━━━ RECORDS FOR THE EXERCISE ━━━

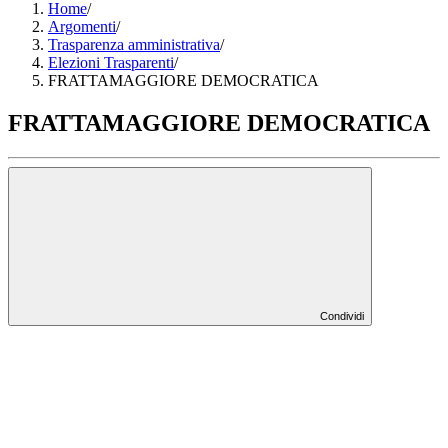
Home
/
Argomenti
/
Trasparenza amministrativa
/
Elezioni Trasparenti
/
FRATTAMAGGIORE DEMOCRATICA
FRATTAMAGGIORE DEMOCRATICA
Condividi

━━━

WORK REQUIRED
From the entries above, write out every line without a single change, skipping the images.

ANSWER BELOW
Home
/
Argomenti
/
Trasparenza amministrativa
/
Elezioni Trasparenti
/
FRATTAMAGGIORE DEMOCRATICA
FRATTAMAGGIORE DEMOCRATICA
Condividi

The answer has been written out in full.